• [Source records]:

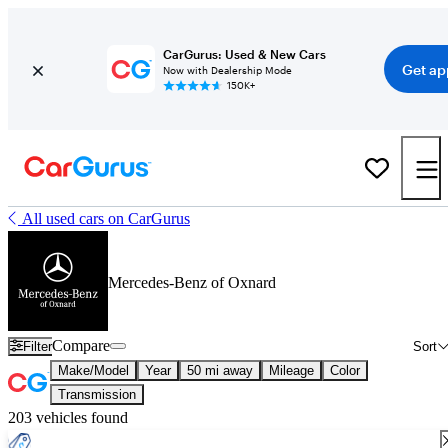
CarGurus: Used & New Cars
Get ap
Now with Dealership Mode
150K+
All used cars on CarGurus
Mercedes-Benz of Oxnard
Compare
Filter
Sort
Make/Model
Year
50 mi away
Mileage
Color
Transmission
203 vehicles found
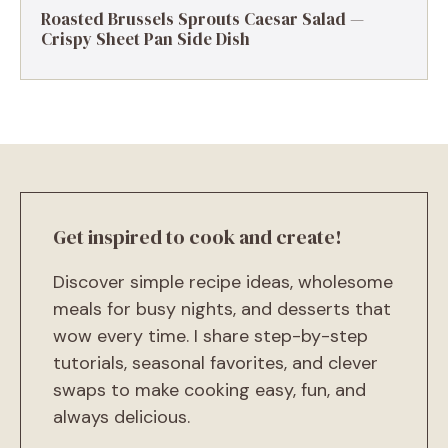
Roasted Brussels Sprouts Caesar Salad —
Crispy Sheet Pan Side Dish
Get inspired to cook and create!
Discover simple recipe ideas, wholesome
meals for busy nights, and desserts that
wow every time. I share step-by-step
tutorials, seasonal favorites, and clever
swaps to make cooking easy, fun, and
always delicious.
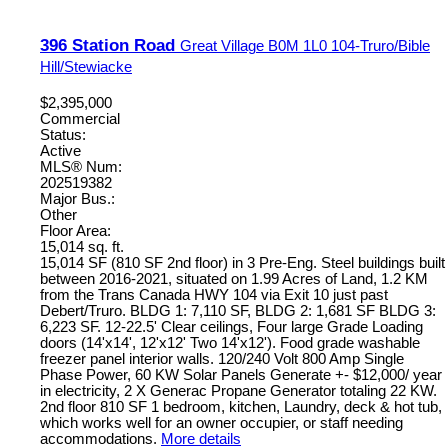
396 Station Road
Great Village
B0M 1L0
104-Truro/Bible
Hill/Stewiacke
$2,395,000
Commercial
Status:
Active
MLS® Num:
202519382
Major Bus.:
Other
Floor Area:
15,014 sq. ft.
15,014 SF (810 SF 2nd floor) in 3 Pre-Eng. Steel buildings built
between 2016-2021, situated on 1.99 Acres of Land, 1.2 KM
from the Trans Canada HWY 104 via Exit 10 just past
Debert/Truro. BLDG 1: 7,110 SF, BLDG 2: 1,681 SF BLDG 3:
6,223 SF. 12-22.5' Clear ceilings, Four large Grade Loading
doors (14'x14', 12'x12' Two 14'x12'). Food grade washable
freezer panel interior walls. 120/240 Volt 800 Amp Single
Phase Power, 60 KW Solar Panels Generate +- $12,000/ year
in electricity, 2 X Generac Propane Generator totaling 22 KW.
2nd floor 810 SF 1 bedroom, kitchen, Laundry, deck & hot tub,
which works well for an owner occupier, or staff needing
accommodations.
More details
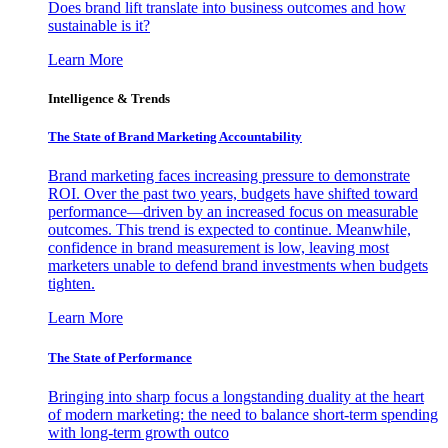
Does brand lift translate into business outcomes and how
sustainable is it?
Learn More
Intelligence & Trends
The State of Brand Marketing Accountability
Brand marketing faces increasing pressure to demonstrate
ROI. Over the past two years, budgets have shifted toward
performance—driven by an increased focus on measurable
outcomes. This trend is expected to continue. Meanwhile,
confidence in brand measurement is low, leaving most
marketers unable to defend brand investments when budgets
tighten.
Learn More
The State of Performance
Bringing into sharp focus a longstanding duality at the heart
of modern marketing: the need to balance short-term spending
with long-term growth outco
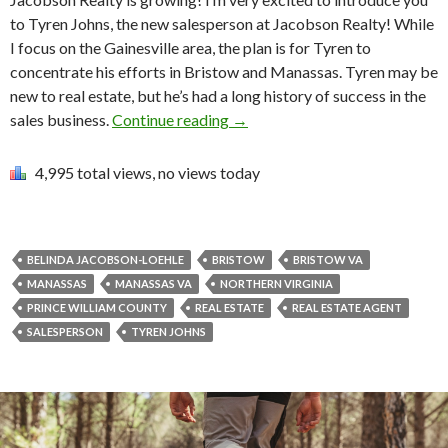
to Tyren Johns, the new salesperson at Jacobson Realty! While
I focus on the Gainesville area, the plan is for Tyren to
concentrate his efforts in Bristow and Manassas. Tyren may be
new to real estate, but he’s had a long history of success in the
sales business.
Continue reading
→
4,995 total views, no views today
BELINDA JACOBSON-LOEHLE
BRISTOW
BRISTOW VA
MANASSAS
MANASSAS VA
NORTHERN VIRGINIA
PRINCE WILLIAM COUNTY
REAL ESTATE
REAL ESTATE AGENT
SALESPERSON
TYREN JOHNS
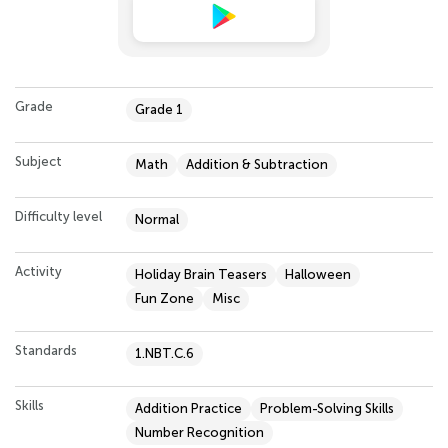
Grade
Grade 1
Subject
Math
Addition & Subtraction
Difficulty level
Normal
Activity
Holiday Brain Teasers
Halloween
Fun Zone
Misc
Standards
1.NBT.C.6
Skills
Addition Practice
Problem-Solving Skills
Number Recognition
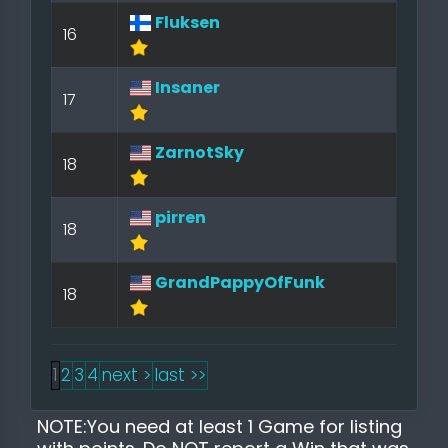
Fluksen
16
Insaner
17
ZarnotSky
18
pirren
18
GrandPappyOfFunk
18
1
2
3
4
next >
last >>
NOTE:You need at least 1 Game for listing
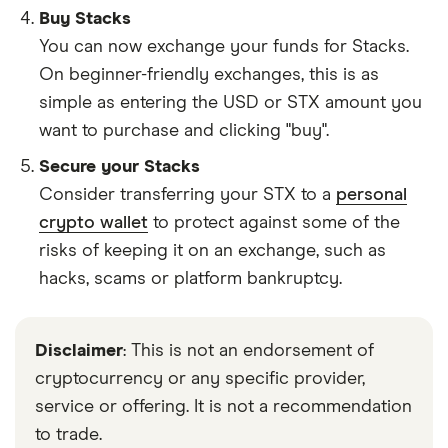
Buy Stacks
You can now exchange your funds for Stacks.
On beginner-friendly exchanges, this is as
simple as entering the USD or STX amount you
want to purchase and clicking "buy".
Secure your Stacks
Consider transferring your STX to a
personal
crypto wallet
to protect against some of the
risks of keeping it on an exchange, such as
hacks, scams or platform bankruptcy.
Disclaimer
: This is not an endorsement of
cryptocurrency or any specific provider,
service or offering. It is not a recommendation
to trade.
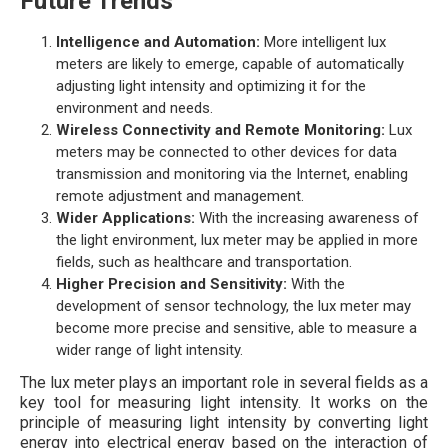
Future Trends
Intelligence and Automation:
More intelligent lux
meters are likely to emerge, capable of automatically
adjusting light intensity and optimizing it for the
environment and needs.
Wireless Connectivity and Remote Monitoring:
Lux
meters may be connected to other devices for data
transmission and monitoring via the Internet, enabling
remote adjustment and management.
Wider Applications:
With the increasing awareness of
the light environment, lux meter may be applied in more
fields, such as healthcare and transportation.
Higher Precision and Sensitivity:
With the
development of sensor technology, the lux meter may
become more precise and sensitive, able to measure a
wider range of light intensity.
The lux meter plays an important role in several fields as a
key tool for measuring light intensity. It works on the
principle of measuring light intensity by converting light
energy into electrical energy based on the interaction of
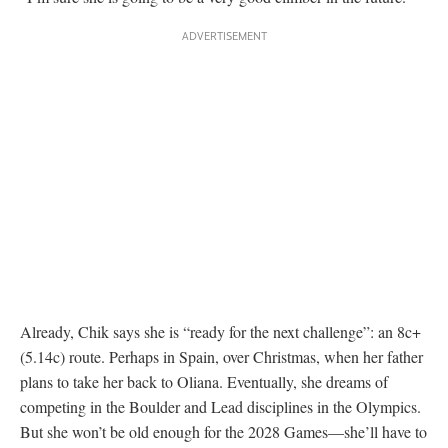
Already, Chik says she is “ready for the next challenge”: an 8c+
(5.14c) route. Perhaps in Spain, over Christmas, when her father
plans to take her back to Oliana. Eventually, she dreams of
competing in the Boulder and Lead disciplines in the Olympics.
But she won’t be old enough for the 2028 Games—she’ll have to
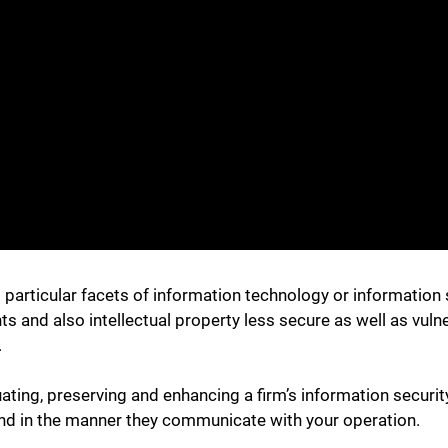
s particular facets of information technology or information 
and also intellectual property less secure as well as vuln
.
uating, preserving and enhancing a firm’s information secur
nd in the manner they communicate with your operation.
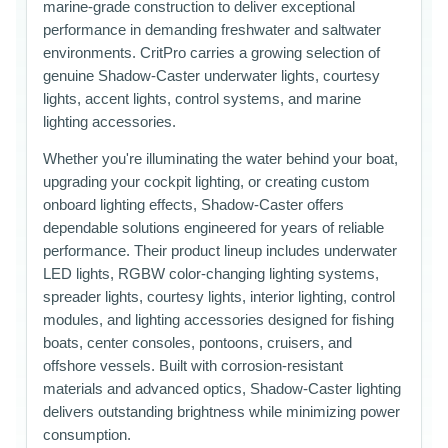
marine-grade construction to deliver exceptional
performance in demanding freshwater and saltwater
environments. CritPro carries a growing selection of
genuine Shadow-Caster underwater lights, courtesy
lights, accent lights, control systems, and marine
lighting accessories.
Whether you're illuminating the water behind your boat,
upgrading your cockpit lighting, or creating custom
onboard lighting effects, Shadow-Caster offers
dependable solutions engineered for years of reliable
performance. Their product lineup includes underwater
LED lights, RGBW color-changing lighting systems,
spreader lights, courtesy lights, interior lighting, control
modules, and lighting accessories designed for fishing
boats, center consoles, pontoons, cruisers, and
offshore vessels. Built with corrosion-resistant
materials and advanced optics, Shadow-Caster lighting
delivers outstanding brightness while minimizing power
consumption.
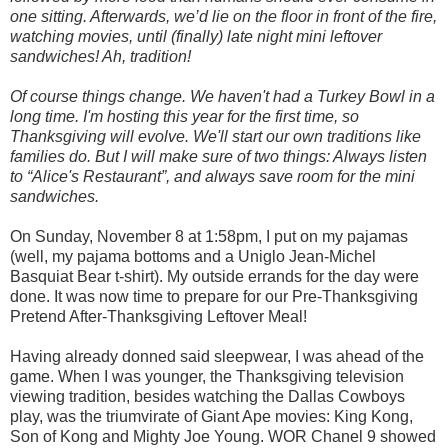
one sitting. Afterwards, we’d lie on the floor in front of the fire,
watching movies, until (finally) late night mini leftover
sandwiches! Ah, tradition!
Of course things change. We haven't had a Turkey Bowl in a
long time. I'm hosting this year for the first time, so
Thanksgiving will evolve. We'll start our own traditions like
families do. But I will make sure of two things: Always listen
to “Alice's Restaurant”, and always save room for the mini
sandwiches.
On Sunday, November 8 at 1:58pm, I put on my pajamas
(well, my pajama bottoms and a Uniglo Jean-Michel
Basquiat Bear t-shirt). My outside errands for the day were
done. It was now time to prepare for our Pre-Thanksgiving
Pretend After-Thanksgiving Leftover Meal!
Having already donned said sleepwear, I was ahead of the
game. When I was younger, the Thanksgiving television
viewing tradition, besides watching the Dallas Cowboys
play, was the triumvirate of Giant Ape movies: King Kong,
Son of Kong and Mighty Joe Young. WOR Chanel 9 showed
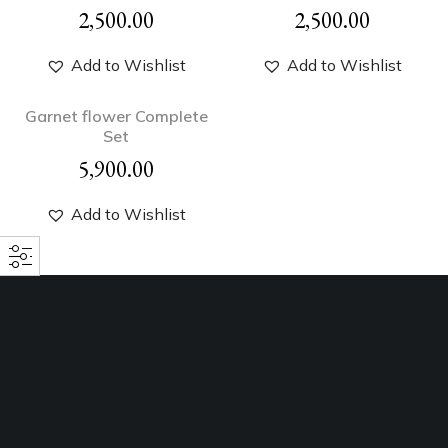
2,500.00
2,500.00
Add to Wishlist
Add to Wishlist
Garnet flower Complete
Set
5,900.00
Add to Wishlist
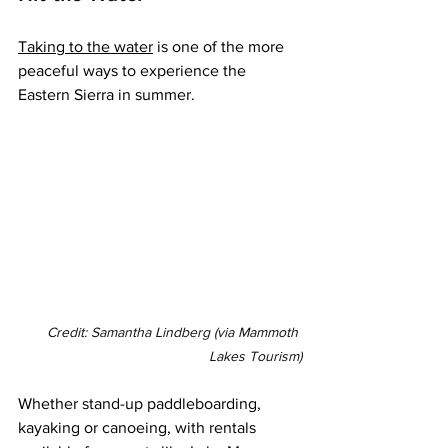
Taking to the water
 is one of the more 
peaceful ways to experience the 
Eastern Sierra in summer.
Credit: Samantha Lindberg (via Mammoth 
Lakes Tourism)
Whether stand-up paddleboarding, 
kayaking or canoeing, with rentals 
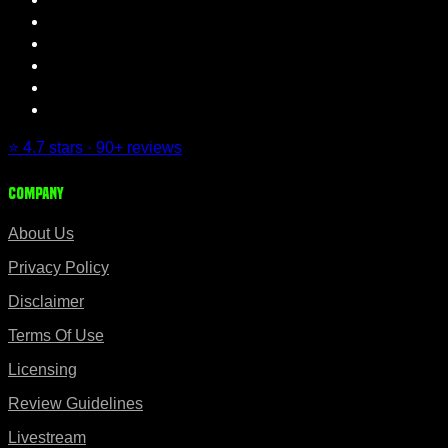
⭐ 4.7 stars · 90+ reviews
Company
About Us
Privacy Policy
Disclaimer
Terms Of Use
Licensing
Review Guidelines
Livestream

• [Task directions]: Give back the full listing above word for word, and let no picture through.

• [Answer section]:
CarGurus: Used & New Cars
Get ap
Now with Dealership Mode
150K+
All used cars on CarGurus
Mercedes-Benz of Oxnard
Compare
Filter
Sort
Make/Model
Year
50 mi away
Mileage
Color
Transmission
203 vehicles found
Roasted Brussels Sprouts Caesar Salad —
Crispy Sheet Pan Side Dish
Get inspired to cook and create!
Discover simple recipe ideas, wholesome
meals for busy nights, and desserts that
wow every time. I share step-by-step
tutorials, seasonal favorites, and clever
swaps to make cooking easy, fun, and
always delicious.
396 Station Road
Great Village
B0M 1L0
104-Truro/Bible
Hill/Stewiacke
$2,395,000
Commercial
Status:
Active
MLS® Num:
202519382
Major Bus.:
Other
Floor Area:
15,014 sq. ft.
15,014 SF (810 SF 2nd floor) in 3 Pre-Eng. Steel buildings built
between 2016-2021, situated on 1.99 Acres of Land, 1.2 KM
from the Trans Canada HWY 104 via Exit 10 just past
Debert/Truro. BLDG 1: 7,110 SF, BLDG 2: 1,681 SF BLDG 3:
6,223 SF. 12-22.5' Clear ceilings, Four large Grade Loading
doors (14'x14', 12'x12' Two 14'x12'). Food grade washable
freezer panel interior walls. 120/240 Volt 800 Amp Single
Phase Power, 60 KW Solar Panels Generate +- $12,000/ year
in electricity, 2 X Generac Propane Generator totaling 22 KW.
2nd floor 810 SF 1 bedroom, kitchen, Laundry, deck & hot tub,
which works well for an owner occupier, or staff needing
accommodations.
More details
Does brand lift translate into business outcomes and how
sustainable is it?
Learn More
Intelligence & Trends
The State of Brand Marketing Accountability
Brand marketing faces increasing pressure to demonstrate
ROI. Over the past two years, budgets have shifted toward
performance—driven by an increased focus on measurable
outcomes. This trend is expected to continue. Meanwhile,
confidence in brand measurement is low, leaving most
marketers unable to defend brand investments when budgets
tighten.
Learn More
The State of Performance
Bringing into sharp focus a longstanding duality at the heart
of modern marketing: the need to balance short-term spending
with long-term growth outco
to Tyren Johns, the new salesperson at Jacobson Realty! While
I focus on the Gainesville area, the plan is for Tyren to
concentrate his efforts in Bristow and Manassas. Tyren may be
new to real estate, but he’s had a long history of success in the
sales business.
Continue reading
→
4,995 total views, no views today
BELINDA JACOBSON-LOEHLE
BRISTOW
BRISTOW VA
MANASSAS
MANASSAS VA
NORTHERN VIRGINIA
PRINCE WILLIAM COUNTY
REAL ESTATE
REAL ESTATE AGENT
SALESPERSON
TYREN JOHNS
Grade
Grade 1
Subject
Math
Addition & Subtraction
Difficulty level
Normal
Activity
Holiday Brain Teasers
Halloween
Fun Zone
Misc
Standards
1.NBT.C.6
Skills
Addition Practice
Problem-Solving Skills
Number Recognition
Fluksen
16
Insaner
17
ZarnotSky
18
pirren
18
GrandPappyOfFunk
18
1
2
3
4
next >
last >>
NOTE:You need at least 1 Game for listing
Buy Stacks
You can now exchange your funds for Stacks.
On beginner-friendly exchanges, this is as
simple as entering the USD or STX amount you
want to purchase and clicking "buy".
Secure your Stacks
Consider transferring your STX to a
personal
crypto wallet
to protect against some of the
risks of keeping it on an exchange, such as
hacks, scams or platform bankruptcy.
Disclaimer
: This is not an endorsement of
cryptocurrency or any specific provider,
service or offering. It is not a recommendation
to trade.
Future Trends
Intelligence and Automation:
More intelligent lux
meters are likely to emerge, capable of automatically
adjusting light intensity and optimizing it for the
environment and needs.
Wireless Connectivity and Remote Monitoring:
Lux
meters may be connected to other devices for data
transmission and monitoring via the Internet, enabling
remote adjustment and management.
Wider Applications:
With the increasing awareness of
the light environment, lux meter may be applied in more
fields, such as healthcare and transportation.
Higher Precision and Sensitivity:
With the
development of sensor technology, the lux meter may
become more precise and sensitive, able to measure a
wider range of light intensity.
The lux meter plays an important role in several fields as a
key tool for measuring light intensity. It works on the
principle of measuring light intensity by converting light
energy into electrical energy based on the interaction of
Already, Chik says she is “ready for the next challenge”: an 8c+
(5.14c) route. Perhaps in Spain, over Christmas, when her father
plans to take her back to Oliana. Eventually, she dreams of
competing in the Boulder and Lead disciplines in the Olympics.
But she won’t be old enough for the 2028 Games—she’ll have to
s particular facets of information technology or information 
and also intellectual property less secure as well as vuln
.
uating, preserving and enhancing a firm’s information secur
nd in the manner they communicate with your operation.
marine-grade construction to deliver exceptional
performance in demanding freshwater and saltwater
environments. CritPro carries a growing selection of
genuine Shadow-Caster underwater lights, courtesy
lights, accent lights, control systems, and marine
lighting accessories.
Whether you're illuminating the water behind your boat,
upgrading your cockpit lighting, or creating custom
onboard lighting effects, Shadow-Caster offers
dependable solutions engineered for years of reliable
performance. Their product lineup includes underwater
LED lights, RGBW color-changing lighting systems,
spreader lights, courtesy lights, interior lighting, control
modules, and lighting accessories designed for fishing
boats, center consoles, pontoons, cruisers, and
offshore vessels. Built with corrosion-resistant
materials and advanced optics, Shadow-Caster lighting
delivers outstanding brightness while minimizing power
consumption.
one sitting. Afterwards, we’d lie on the floor in front of the fire,
watching movies, until (finally) late night mini leftover
sandwiches! Ah, tradition!
Of course things change. We haven't had a Turkey Bowl in a
long time. I'm hosting this year for the first time, so
Thanksgiving will evolve. We'll start our own traditions like
families do. But I will make sure of two things: Always listen
to “Alice's Restaurant”, and always save room for the mini
sandwiches.
On Sunday, November 8 at 1:58pm, I put on my pajamas
(well, my pajama bottoms and a Uniglo Jean-Michel
Basquiat Bear t-shirt). My outside errands for the day were
done. It was now time to prepare for our Pre-Thanksgiving
Pretend After-Thanksgiving Leftover Meal!
Having already donned said sleepwear, I was ahead of the
game. When I was younger, the Thanksgiving television
viewing tradition, besides watching the Dallas Cowboys
play, was the triumvirate of Giant Ape movies: King Kong,
Son of Kong and Mighty Joe Young. WOR Chanel 9 showed
2,500.00
2,500.00
Add to Wishlist
Add to Wishlist
Garnet flower Complete
Set
5,900.00
Add to Wishlist
Taking to the water
 is one of the more 
peaceful ways to experience the 
Eastern Sierra in summer.
Credit: Samantha Lindberg (via Mammoth 
Lakes Tourism)
Whether stand-up paddleboarding, 
kayaking or canoeing, with rentals 
⭐ 4.7 stars · 90+ reviews
Company
About Us
Privacy Policy
Disclaimer
Terms Of Use
Licensing
Review Guidelines
Livestream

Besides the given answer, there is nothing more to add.